WugGPT | ChangeLing Lab

Various claims have been made about the linguistic capacities of large language models. Some have asserted that, as next token prediction models, they do not display human-like linguistic “competence.” Others have claimed that the language abilities of LLMs are practically identical to those of humans. One way of testing this is to perform “psycholinguistic” experiments on LLMs.

One of the most influential psycholinguistic experiments was the Wug Test, in which small children were asked to complete sentences that required applying a morphological operation to a nonce word (a make-up word). For example, children might be shown a picture of a bird-like creature and be told “this is a wug.” Then, being shown two of the creatures, they would be told, “now there are two of them. There are two….” English speaking children, even very small children, then continue, “wugs!” This test showed that small children are able to generalize morphological and phonological patterns to contexts where they have never seen them before.

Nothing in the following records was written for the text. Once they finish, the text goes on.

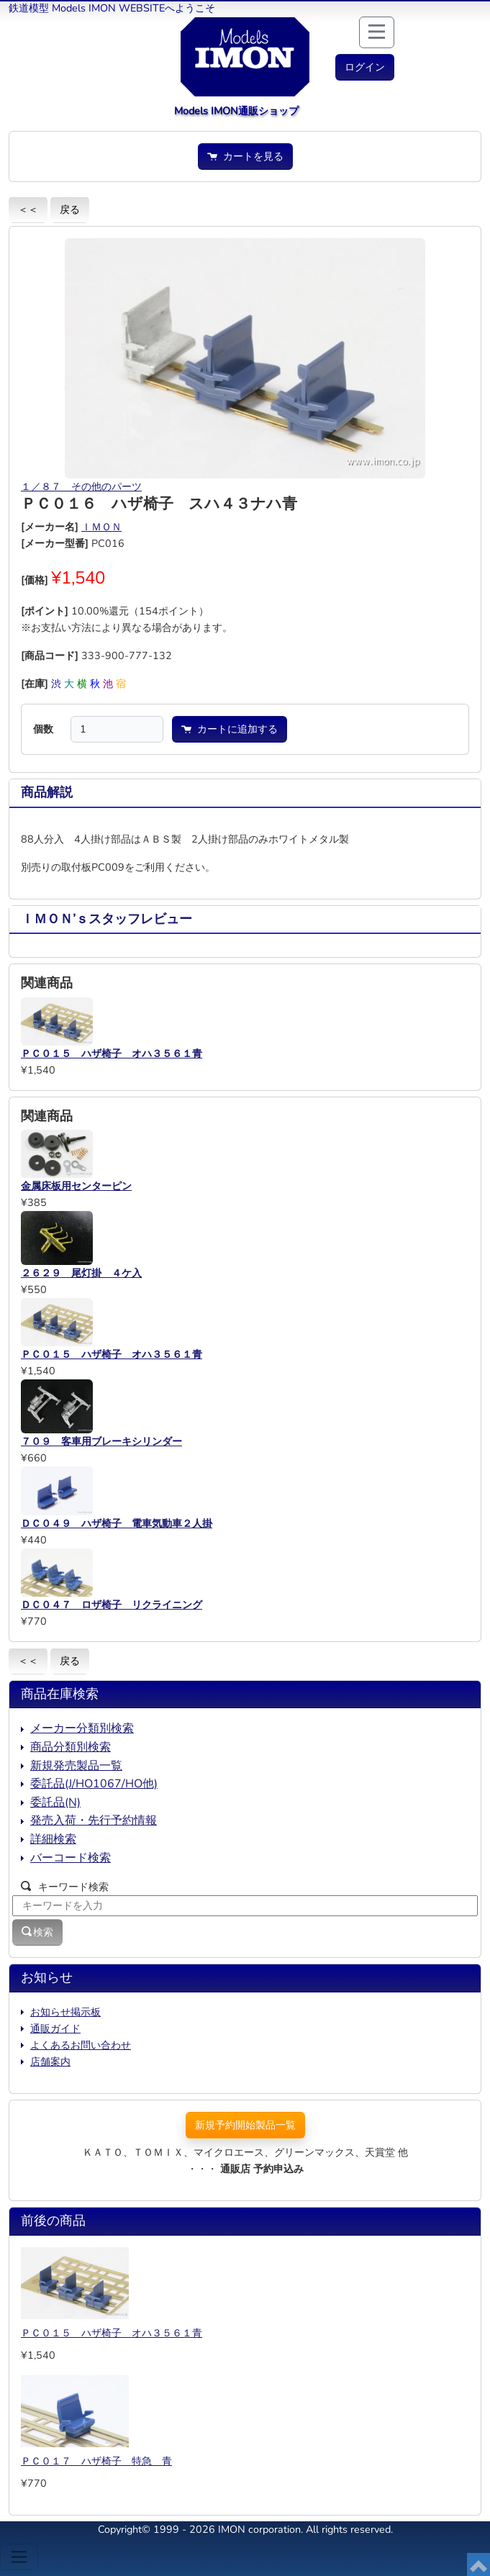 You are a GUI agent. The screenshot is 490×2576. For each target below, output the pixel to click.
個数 (43, 729)
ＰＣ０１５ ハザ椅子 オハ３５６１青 (111, 2333)
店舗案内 (50, 2061)
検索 (37, 1932)
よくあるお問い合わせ (80, 2045)
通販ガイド (55, 2028)
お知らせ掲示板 (65, 2012)
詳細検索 (53, 1839)
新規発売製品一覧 (76, 1766)
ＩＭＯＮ (101, 527)
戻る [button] (70, 209)
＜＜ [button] (28, 209)
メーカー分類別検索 (82, 1728)
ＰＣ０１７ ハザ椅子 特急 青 (96, 2461)
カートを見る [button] (245, 156)
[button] (364, 67)
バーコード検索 (70, 1858)
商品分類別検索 (70, 1747)
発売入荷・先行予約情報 (93, 1820)
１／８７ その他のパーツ (81, 486)
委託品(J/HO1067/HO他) (94, 1784)
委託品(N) (55, 1802)
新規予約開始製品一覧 (245, 2125)
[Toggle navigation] (19, 2557)
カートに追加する (229, 729) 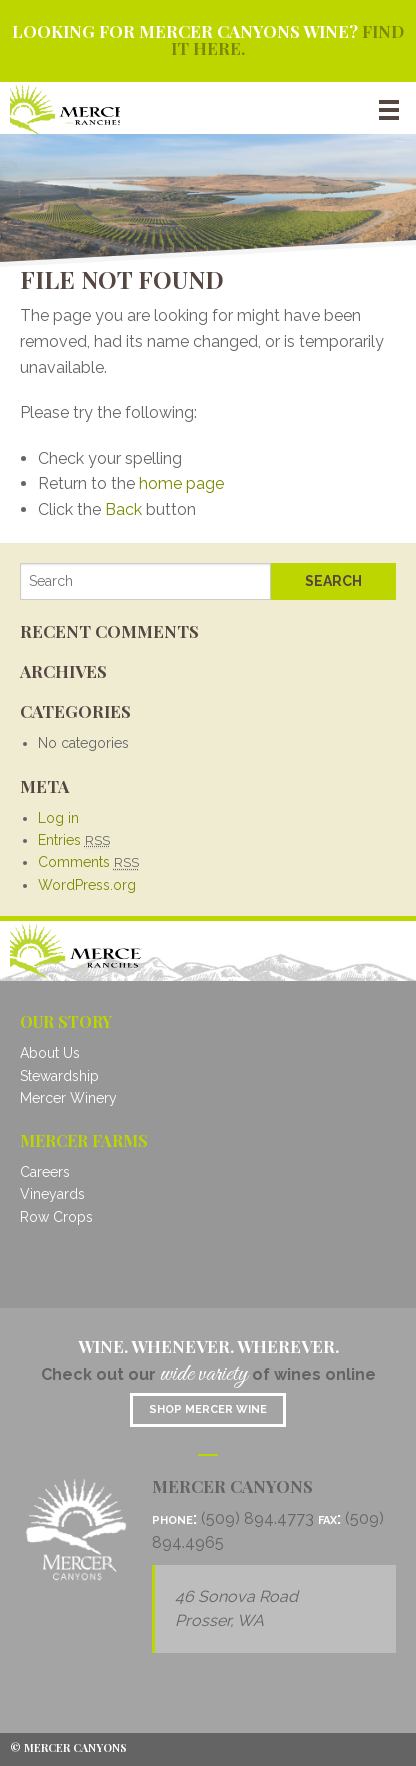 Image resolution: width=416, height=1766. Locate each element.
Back (123, 509)
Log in (58, 818)
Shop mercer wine (208, 1409)
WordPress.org (87, 885)
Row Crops (56, 1217)
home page (181, 483)
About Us (50, 1053)
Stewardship (59, 1076)
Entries (74, 840)
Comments (88, 862)
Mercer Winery (68, 1098)
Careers (45, 1172)
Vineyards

Our research applies the same technique to language models, investigating the degree to which they can generalize morphology—whether inflection or derivation—to nonce words or, in other words, the degree to which LLMs have human-like morphological behavior.

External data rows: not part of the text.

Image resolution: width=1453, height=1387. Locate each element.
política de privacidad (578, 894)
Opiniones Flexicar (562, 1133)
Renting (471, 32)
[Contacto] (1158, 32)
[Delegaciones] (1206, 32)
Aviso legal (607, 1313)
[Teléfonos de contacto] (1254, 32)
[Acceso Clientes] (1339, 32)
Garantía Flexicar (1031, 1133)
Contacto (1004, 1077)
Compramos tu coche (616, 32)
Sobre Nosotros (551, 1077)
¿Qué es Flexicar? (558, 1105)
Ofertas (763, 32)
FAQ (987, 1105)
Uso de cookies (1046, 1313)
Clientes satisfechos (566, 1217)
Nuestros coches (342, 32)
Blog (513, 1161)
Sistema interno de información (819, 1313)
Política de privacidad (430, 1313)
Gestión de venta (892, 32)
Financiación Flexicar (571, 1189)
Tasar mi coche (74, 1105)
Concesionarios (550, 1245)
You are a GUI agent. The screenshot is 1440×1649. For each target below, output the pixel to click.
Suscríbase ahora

The project, about testing the linguistics capabilities of large language models, has resulted in a couple of papers, with more to come:

(Weissweiler et al., 2023)
(Mortensen et al., 2024)

In particular, ongoing work compares human and LLM derivational morphology and finds that—like humans—LLMs use analogical relationships to derive words but—unlike humans—current LLMs rely on token frequencies rather than type frequencies of exemplars.

References

2024

Verbing Weirds Language (Models): Evaluation of English Zero-Derivation in Five LLMs

David R. Mortensen, Valentina Izrailevitch, Yunze Xiao, and 2 more authors

In Proceedings of the 2024 Joint International Conference on Computational Linguistics, Language Resources and Evaluation (LREC-COLING 2024), May 2024

Abs

Lexical-syntactic flexibility, in the form of conversion (or zero-derivation) is a hallmark of English morphology. In conversion, a word with one part of speech is placed in a non-prototypical context, where it is coerced to behave as if it had a different part of speech. However, while this process affects a large part of the English lexicon, little work has been done to establish the degree to which language models capture this type of generalization. This paper reports the first study on the behavior of large language models with reference to conversion. We design a task for testing lexical-syntactic flexibility—the degree to which models can generalize over words in a construction with a non-prototypical part of speech. This task is situated within a natural language inference paradigm. We test the abilities of five language models—two proprietary models (GPT-3.5 and GPT-4), three open source model (Mistral 7B, Falcon 40B, and Llama 2 70B). We find that GPT-4 performs best on the task, followed by GPT-3.5, but that the open source language models are also able to perform it and that the 7-billion parameter Mistral displays as little difference between its baseline performance on the natural language inference task and the non-prototypical syntactic category task, as the massive GPT-4.

2023

Counting the Bugs in ChatGPT’s Wugs: A Multilingual Investigation into the Morphological Capabilities of a Large Language Model

Leonie Weissweiler, Valentin Hofmann, Anjali Kantharuban, and 10 more authors

In Proceedings of the 2023 Conference on Empirical Methods in Natural Language Processing, Dec 2023

Abs

Large language models (LLMs) have recently reached an impressive level of linguistic capability, prompting comparisons with human language skills. However, there have been relatively few systematic inquiries into the linguistic capabilities of the latest generation of LLMs, and those studies that do exist (i) ignore the remarkable ability of humans to generalize, (ii) focus only on English, and (iii) investigate syntax or semantics and overlook other capabilities that lie at the heart of human language, like morphology. Here, we close these gaps by conducting the first rigorous analysis of the morphological capabilities of ChatGPT in four typologically varied languages (specifically, English, German, Tamil, and Turkish). We apply a version of Berko’s (1958) wug test to ChatGPT, using novel, uncontaminated datasets for the four examined languages. We find that ChatGPT massively underperforms purpose-built systems, particularly in English. Overall, our results—through the lens of morphology—cast a new light on the linguistic capabilities of ChatGPT, suggesting that claims of human-like language skills are premature and misleading.